Sometimes Merriman's playfulness got out of hand. On one occasion he was teaching less experienced pilots how to pursue and attack a plane in flight. He noticed a small private aircraft overhead and decided to in- corporate it into his gunnery lesson by dive-bombing it and hectoring it midair with his more nimble T-28. Again and again he dove on the plane. Unbeknownst to Merriman, the pilot was an air force general on his way to David Mothan Air Force Base. When the officer landed, he immediately filed a formal complaint against Merriman with the Federal Aviation Administration.

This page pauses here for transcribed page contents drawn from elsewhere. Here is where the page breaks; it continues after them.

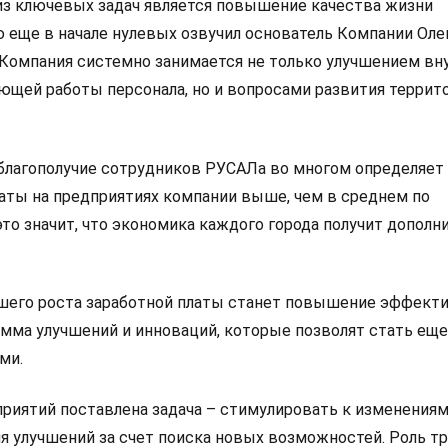
из ключевых задач является повышение качества жизни
ю еще в начале нулевых озвучил основатель Компании Оле
р Компания системно занимается не только улучшением вн
ющей работы персонала, но и вопросами развития террит
 благополучие сотрудников РУСАЛа во многом определяет
латы на предприятиях компании выше, чем в среднем по
это значит, что экономика каждого города получит допол
шего роста заработной платы станет повышение эффект
амма улучшений и инноваций, которые позволят стать еще
ми.
риятий поставлена задача – стимулировать к изменениям
ля улучшений за счет поиска новых возможностей. Роль т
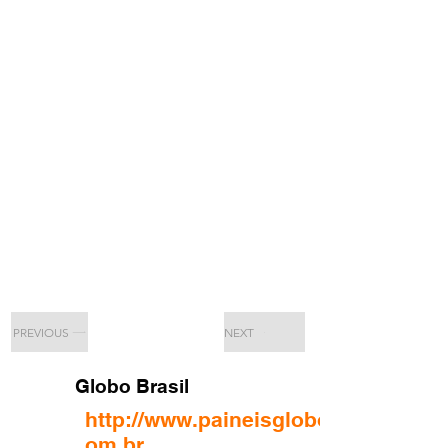
PREVIOUS
NEXT
Globo Brasil
http://www.paineisglobobrasil.c
om.br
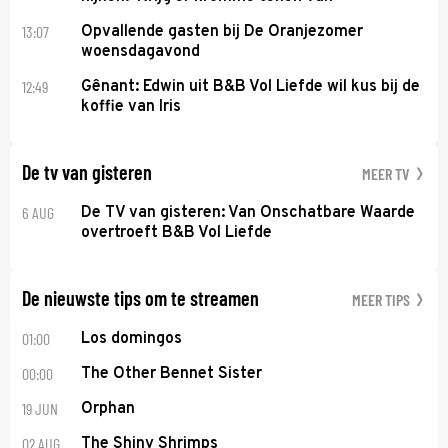
13:07
Opvallende gasten bij De Oranjezomer
woensdagavond
12:49
Gênant: Edwin uit B&B Vol Liefde wil kus bij de
koffie van Iris
De tv van gisteren
MEER TV
6 AUG
De TV van gisteren: Van Onschatbare Waarde
overtroeft B&B Vol Liefde
De nieuwste tips om te streamen
MEER TIPS
01:00
Los domingos
00:00
The Other Bennet Sister
19 JUN
Orphan
02 AUG
The Shiny Shrimps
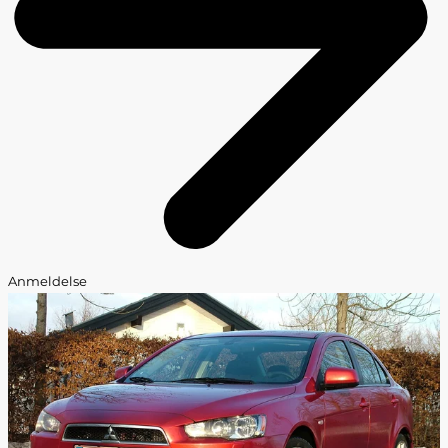
Anmeldelse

Such friskiness was a part of Marana's culture. The timid, they said, need not apply. Even the stern Gar Thorsrude was not above the occasional hotdogging. From time to time he would fly the gauntlet below the Grand Canyon's rim. One time, after a prolonged overseas assignment, he took the canyon route. He was flying below the rim and above the Colorado River, a twisting course, when suddenly, as he rounded a bend, there loomed in front of him, filling his windshield, a solid wall -- the Glen Canyon Dam. "Oh shit," yelled Don Gearke, a passenger in the backseat. In the time that Thorsrude had been overseas the dam had risen to its full 710-foot height. Thorsrude pulled back on the stick and barely cleared it.

***

On May 29,1964, Merriman offered to fly Cuban pilot Gus Ponzoa from Marana to Las Vegas, where Ponzoa was to catch a plane back to Miami. It was a cloudless day, not even a hint of a breeze. As a stand-off gift for his newfound friend, Merriman took the canyon route, flying below the rim, artfully zigzagging between the canyon walls at 170 knots. It was Ponzoa's most memorable flight and a celebration of his having checked out in the T-28.

In a month, Ponzoa would leave for a top secret mission to the Congo. There he was to head up a cadre of fifteen Cuban pilots, all of them Bay of Pigs veterans. Recruited by the CIA, they were to pose as mercenaries working for the Congo Air Force under orders from General Joseph Mobuto. Merriman's parting words to Ponzoa: "I would give anything to be going with you."

One month later Merriman got his wish. He was to ready himself for the Congo, where he would oversee air operations. His was to be a supervisory role. The last thing the United States needed was to expose its hand in that faraway conflict. But nothing could have prepared Merriman for the quagmire that was the Congo.